• **YOUR GOAL**
Return each line below holding the string "about".

DATA Block Start

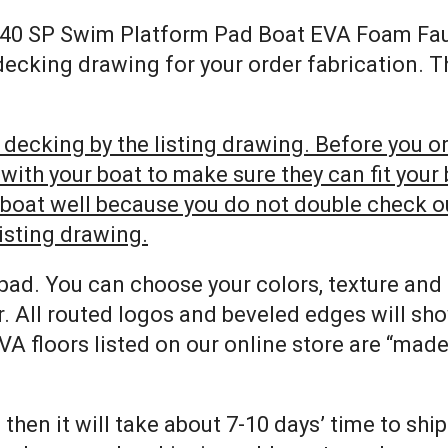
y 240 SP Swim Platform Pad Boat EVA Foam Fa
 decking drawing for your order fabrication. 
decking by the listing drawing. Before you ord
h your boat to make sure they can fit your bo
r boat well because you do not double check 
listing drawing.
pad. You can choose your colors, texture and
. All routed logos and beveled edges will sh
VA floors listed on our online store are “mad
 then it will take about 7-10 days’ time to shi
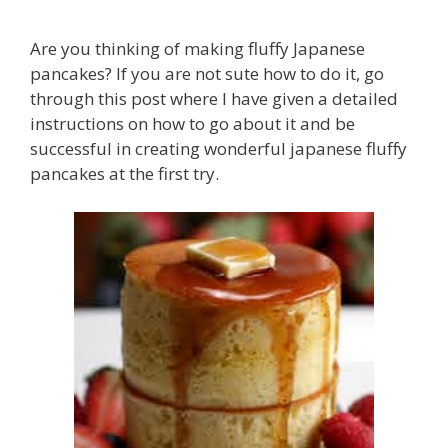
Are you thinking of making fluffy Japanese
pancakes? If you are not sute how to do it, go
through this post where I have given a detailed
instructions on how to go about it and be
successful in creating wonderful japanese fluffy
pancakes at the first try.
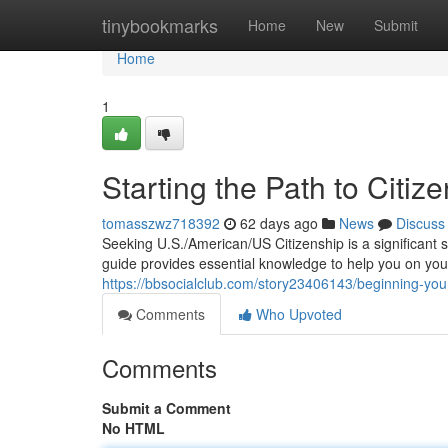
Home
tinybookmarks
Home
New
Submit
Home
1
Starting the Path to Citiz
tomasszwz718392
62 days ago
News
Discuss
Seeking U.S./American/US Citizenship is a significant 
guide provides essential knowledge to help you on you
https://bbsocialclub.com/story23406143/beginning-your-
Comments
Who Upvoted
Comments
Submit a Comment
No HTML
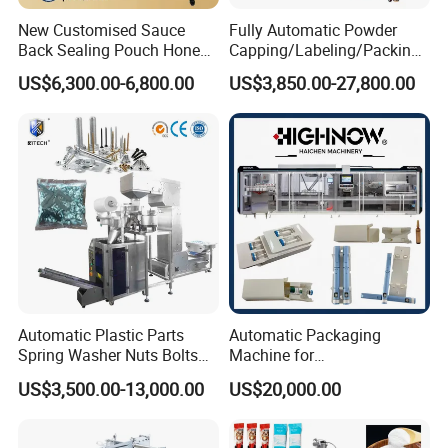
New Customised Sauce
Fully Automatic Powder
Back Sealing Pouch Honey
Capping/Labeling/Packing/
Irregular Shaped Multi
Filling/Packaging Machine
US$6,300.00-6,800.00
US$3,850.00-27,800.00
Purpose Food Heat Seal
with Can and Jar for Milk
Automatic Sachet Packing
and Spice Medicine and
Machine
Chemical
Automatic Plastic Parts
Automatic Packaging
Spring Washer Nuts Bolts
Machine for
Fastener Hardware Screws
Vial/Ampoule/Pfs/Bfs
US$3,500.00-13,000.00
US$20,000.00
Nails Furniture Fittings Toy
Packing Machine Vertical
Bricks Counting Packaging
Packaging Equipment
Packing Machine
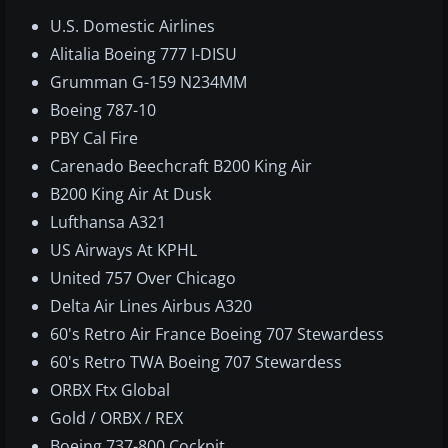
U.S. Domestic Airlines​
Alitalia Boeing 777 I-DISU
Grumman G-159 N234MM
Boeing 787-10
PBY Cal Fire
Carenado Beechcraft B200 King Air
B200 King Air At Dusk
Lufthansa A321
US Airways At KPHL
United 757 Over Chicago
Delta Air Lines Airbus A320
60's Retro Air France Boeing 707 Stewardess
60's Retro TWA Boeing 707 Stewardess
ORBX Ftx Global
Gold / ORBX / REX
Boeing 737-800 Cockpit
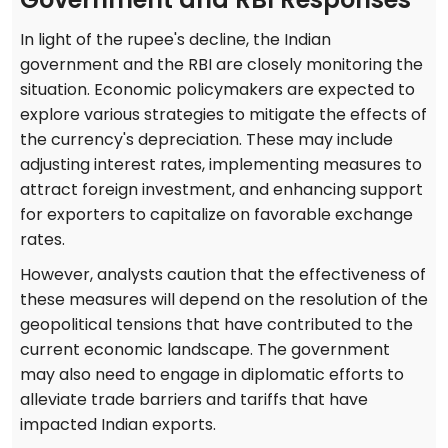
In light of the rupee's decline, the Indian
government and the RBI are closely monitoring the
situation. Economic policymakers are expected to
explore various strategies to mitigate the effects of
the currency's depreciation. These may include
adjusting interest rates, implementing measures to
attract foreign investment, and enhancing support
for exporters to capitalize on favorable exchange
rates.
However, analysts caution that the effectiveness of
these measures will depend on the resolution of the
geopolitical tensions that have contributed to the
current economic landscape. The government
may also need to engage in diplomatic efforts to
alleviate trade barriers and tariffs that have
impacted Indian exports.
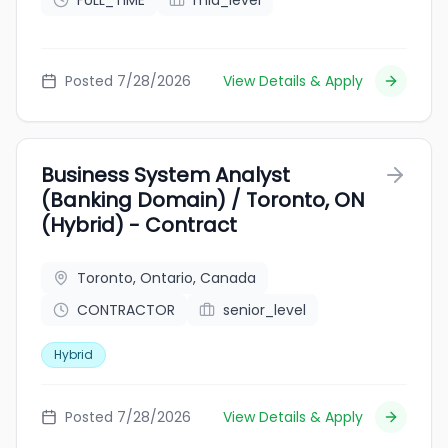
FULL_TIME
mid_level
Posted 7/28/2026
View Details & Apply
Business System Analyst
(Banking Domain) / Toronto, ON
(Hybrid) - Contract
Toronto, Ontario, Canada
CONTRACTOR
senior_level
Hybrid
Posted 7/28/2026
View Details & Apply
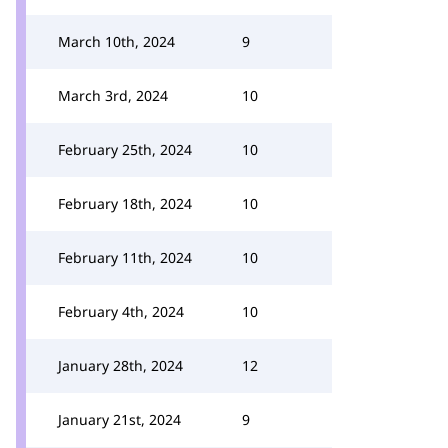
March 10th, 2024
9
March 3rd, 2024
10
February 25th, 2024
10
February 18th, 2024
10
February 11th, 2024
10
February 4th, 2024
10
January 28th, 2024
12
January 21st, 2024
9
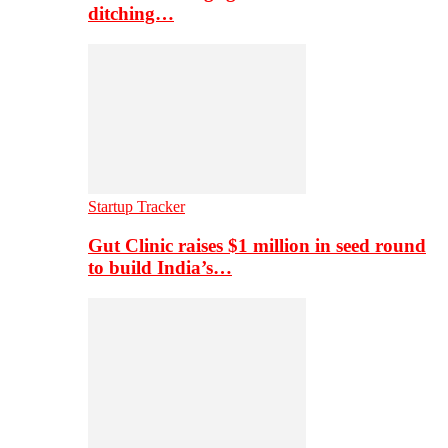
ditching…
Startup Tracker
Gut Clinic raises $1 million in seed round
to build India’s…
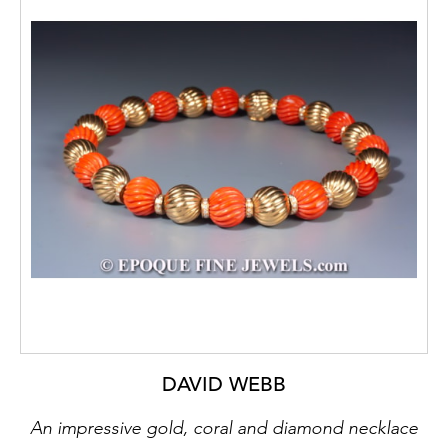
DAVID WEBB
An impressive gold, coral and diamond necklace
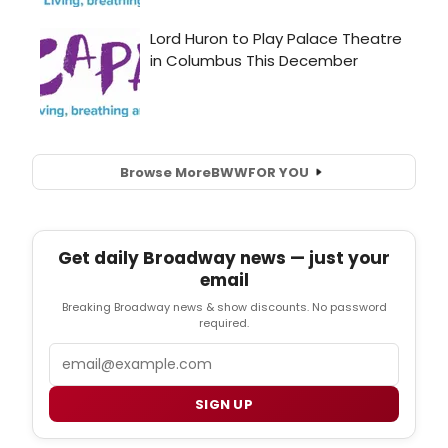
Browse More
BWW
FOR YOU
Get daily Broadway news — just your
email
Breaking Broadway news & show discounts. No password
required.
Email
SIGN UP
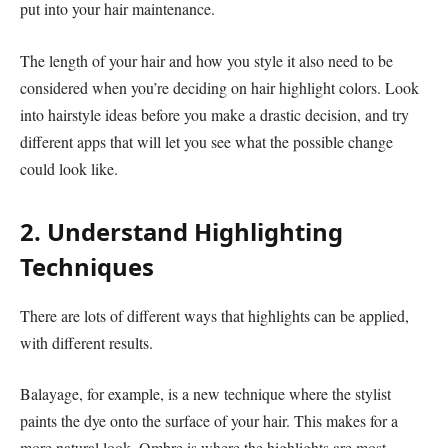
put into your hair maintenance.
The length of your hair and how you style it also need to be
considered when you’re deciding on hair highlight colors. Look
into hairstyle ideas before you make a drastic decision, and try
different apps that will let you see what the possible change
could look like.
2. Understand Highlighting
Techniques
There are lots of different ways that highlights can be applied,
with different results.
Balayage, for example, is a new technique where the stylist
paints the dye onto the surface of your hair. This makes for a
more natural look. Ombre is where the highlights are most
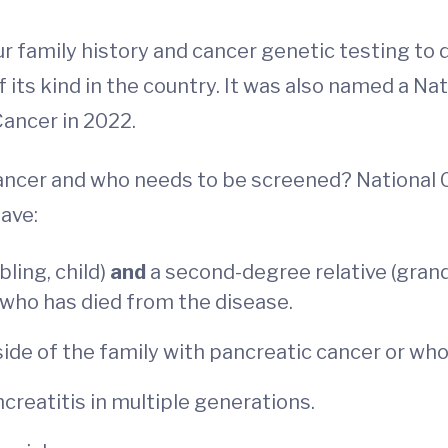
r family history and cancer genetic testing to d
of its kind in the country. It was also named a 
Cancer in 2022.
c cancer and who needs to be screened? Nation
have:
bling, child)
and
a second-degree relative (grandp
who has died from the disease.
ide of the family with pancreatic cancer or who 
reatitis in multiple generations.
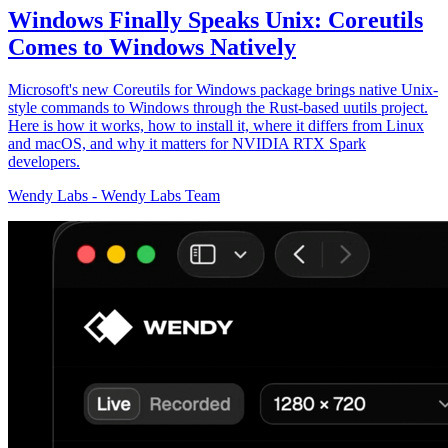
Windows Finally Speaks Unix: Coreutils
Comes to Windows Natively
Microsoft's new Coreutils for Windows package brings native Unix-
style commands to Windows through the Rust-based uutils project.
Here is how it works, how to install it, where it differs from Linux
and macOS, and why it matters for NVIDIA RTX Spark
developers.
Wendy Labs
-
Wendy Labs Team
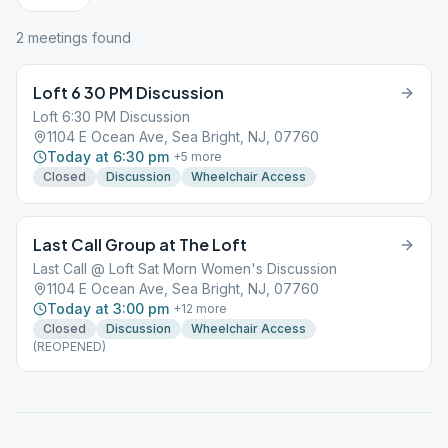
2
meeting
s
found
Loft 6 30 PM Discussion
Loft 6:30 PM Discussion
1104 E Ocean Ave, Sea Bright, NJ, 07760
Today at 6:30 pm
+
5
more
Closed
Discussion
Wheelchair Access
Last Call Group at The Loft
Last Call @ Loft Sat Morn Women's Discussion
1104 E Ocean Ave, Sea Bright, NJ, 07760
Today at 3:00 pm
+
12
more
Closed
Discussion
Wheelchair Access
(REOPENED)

DATA Block End

• **ANSWER SPACE**
 then it will take about 7-10 days’ time to shi
instructions on how to go about it and be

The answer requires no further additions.